Grimm, Jakob and Wilhelm

 

Jakob was born on Jan. 4, 1785, in Hanau and died on Sept. 20, 1863, in Berlin. Wilhelm was born on Feb. 24, 1786, in Hanau and died on Dec. 16, 1859, in Berlin. Jakob and Wilhelm Grimm were German philologists.

The sons of a public official, the Grimm brothers studied law at Marburg. They were professors at the University of Göttingen, from which they were dismissed in 1837 for refusing to swear allegiance to the king of Hanover, who had failed to abide by the constitution. In 1841 the Grimm brothers became professors at the University of Berlin and members of the Prussian Academy of Sciences.

Close to the German romantics, they published editions of medieval texts, including On the Old German Meistergesang (1811), The Rose Garden (1836), Poor Heinrich (1815), and Reynard the Fox (1834), as well as the research work German Heroic Sagas (1829).
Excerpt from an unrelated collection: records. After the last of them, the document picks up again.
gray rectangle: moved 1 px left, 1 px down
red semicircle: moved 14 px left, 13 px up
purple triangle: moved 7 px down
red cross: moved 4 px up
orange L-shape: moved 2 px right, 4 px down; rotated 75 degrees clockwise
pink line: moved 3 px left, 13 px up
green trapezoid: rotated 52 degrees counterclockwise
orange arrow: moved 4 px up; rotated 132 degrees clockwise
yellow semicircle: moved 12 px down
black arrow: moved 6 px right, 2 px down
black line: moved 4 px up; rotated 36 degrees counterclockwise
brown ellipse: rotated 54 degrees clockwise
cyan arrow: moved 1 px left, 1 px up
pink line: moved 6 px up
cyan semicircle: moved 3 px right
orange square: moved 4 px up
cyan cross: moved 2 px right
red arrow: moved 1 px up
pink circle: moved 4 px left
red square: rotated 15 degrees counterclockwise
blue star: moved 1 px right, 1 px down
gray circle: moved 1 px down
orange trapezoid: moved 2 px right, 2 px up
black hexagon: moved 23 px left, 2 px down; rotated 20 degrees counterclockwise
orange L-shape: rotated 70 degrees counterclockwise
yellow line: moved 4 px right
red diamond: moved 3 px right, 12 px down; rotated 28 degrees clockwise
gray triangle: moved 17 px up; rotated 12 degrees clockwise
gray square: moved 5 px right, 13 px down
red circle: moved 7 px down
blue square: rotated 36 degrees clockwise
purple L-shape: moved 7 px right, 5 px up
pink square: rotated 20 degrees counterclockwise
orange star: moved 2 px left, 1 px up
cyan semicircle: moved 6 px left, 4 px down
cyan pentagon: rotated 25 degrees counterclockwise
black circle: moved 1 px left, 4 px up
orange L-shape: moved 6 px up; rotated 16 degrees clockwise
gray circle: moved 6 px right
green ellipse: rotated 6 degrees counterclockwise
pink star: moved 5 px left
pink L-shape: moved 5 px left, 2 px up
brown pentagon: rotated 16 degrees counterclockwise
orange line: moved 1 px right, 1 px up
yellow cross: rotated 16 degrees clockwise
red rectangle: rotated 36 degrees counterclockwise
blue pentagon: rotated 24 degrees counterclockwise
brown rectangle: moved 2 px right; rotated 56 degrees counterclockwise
Founders of the so-called mythological school of folklorists, the Grimm brothers based their work on comparative methods (for example, Jakob Grimm’s German Mythology, 1835). They deserve great credit for publishing Children’s and Household Tales (vols. 1–2, 1812–14) and German Legends (vols. 1–2, 1816–18), which enriched the literature of Germany and the world.
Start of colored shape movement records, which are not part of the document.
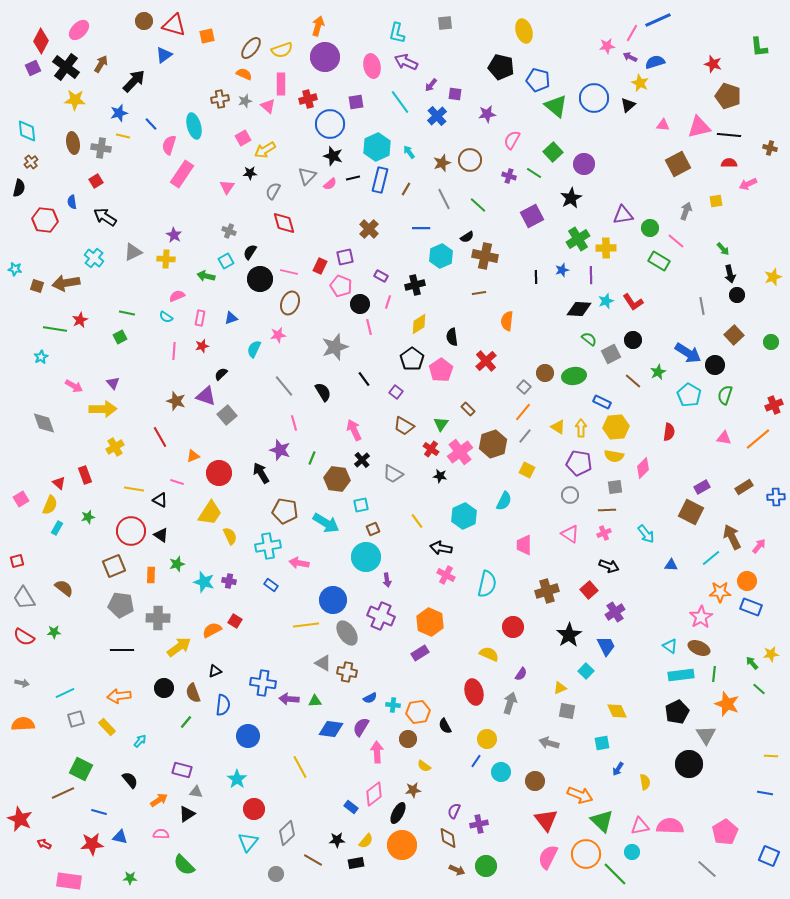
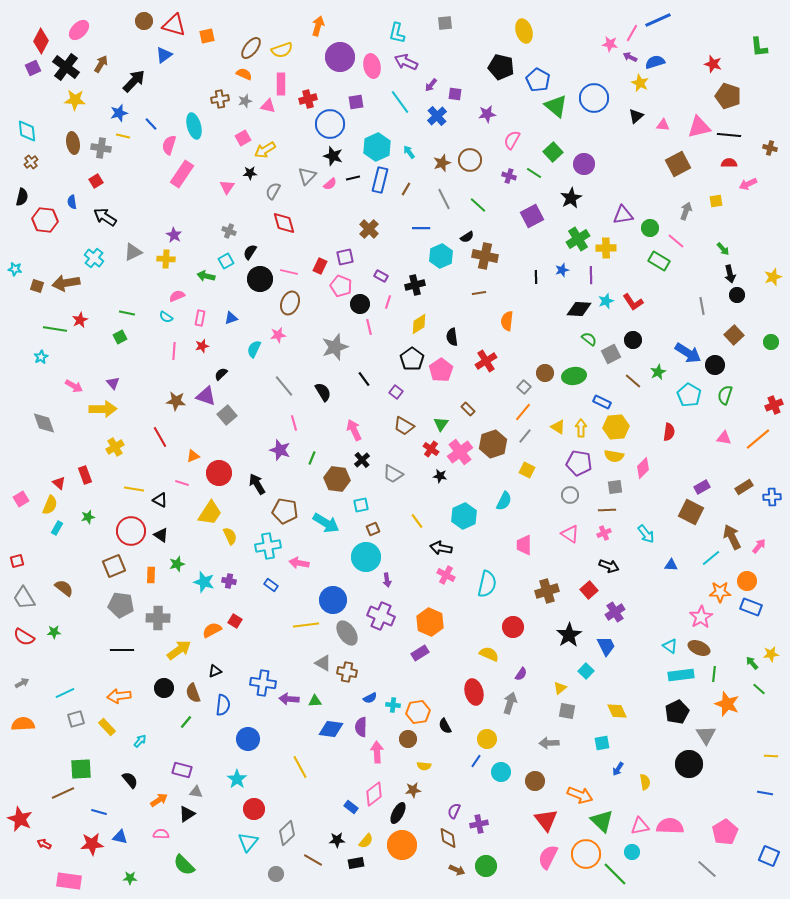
pink star at (607, 46): moved 3 px right, 2 px up; rotated 14 degrees clockwise
purple circle at (325, 57): moved 15 px right
blue pentagon at (538, 80): rotated 15 degrees clockwise
black triangle at (628, 105): moved 8 px right, 11 px down
pink triangle at (268, 106): rotated 28 degrees counterclockwise
black semicircle at (19, 188): moved 3 px right, 9 px down
red cross at (486, 361): rotated 10 degrees clockwise
brown star at (176, 401): rotated 12 degrees counterclockwise
black arrow at (261, 473): moved 4 px left, 11 px down
pink line at (177, 482): moved 5 px right, 1 px down
blue cross at (776, 497): moved 4 px left
yellow arrow at (179, 647): moved 3 px down
gray arrow at (22, 683): rotated 40 degrees counterclockwise
yellow triangle at (560, 688): rotated 16 degrees counterclockwise
purple semicircle at (361, 727): rotated 30 degrees counterclockwise
blue circle at (248, 736): moved 3 px down
gray arrow at (549, 743): rotated 18 degrees counterclockwise
yellow semicircle at (424, 766): rotated 32 degrees counterclockwise
green square at (81, 769): rotated 30 degrees counterclockwise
The collection of Grimms’ fairy tales has a solid place among the literary works that are read by the peoples of the world, and it has greatly influenced the study of folk stories. The fairy tales are imbued with loving concern for the story as a phenomenon of popular culture. Eager to preserve the originality of folk fantasies and the language of oral narration, the Grimms insisted on precise recording of story texts. In their commentaries on the tales the scholars cited numerous parallels from the folklore of other European peoples. In the spirit of their romantic ideas they sought to explain the similarity of the plots by the existence of a common “protomyth”—by a common legacy from a single forebear. Later refuted, the mythological theory of the Grimms found disciples among Western European scholars (for example, A. Kuhn, W. Schwartz, M. Müller, and A. Pictet) and Russian scholars, including F. I. Buslaev and A. N. Afanas’ev. Of great importance for the study of the history of the German language were Jakob Grimm’s linguistic works A History of the German Language (vols. 1–2, 1848) and German Grammar (vols. 1–4, 1819–37).

WORKS

Deutsches Wörterbuch, vols. 1–16. [Berlin, 1854–1961.]
Kinder- and Hausmärchen, 2nd ed., vols. 1–4. Berlin, 1957.
In Russian translation:
Skazki[vols. 1–4]. Moscow, 1908–12.
Skazki. Moscow, 1949.
Skazki. Moscow, 1957.

REFERENCES

Shteinits, V. “Izuchenie narodnogo tvorchestva v GDR.” Izv. AN SSSR: Otdelenie literatury i iazyka, 1955, vol. 14, no. 5.
Shteinits, V. “Nekotorye voprosy nemetskoi etnografii.” Sove-tskaia etnografiia, 1955, no. 2.
Azadovskii, M. K. Istoriia russkoi fol’kloristiki. Moscow, 1958.
Düncker, A. Die Brüder Grimm. Kassel, 1884.
Zuckmayer, K. Die Brüder Grimm. Frankfurt am Main [1948].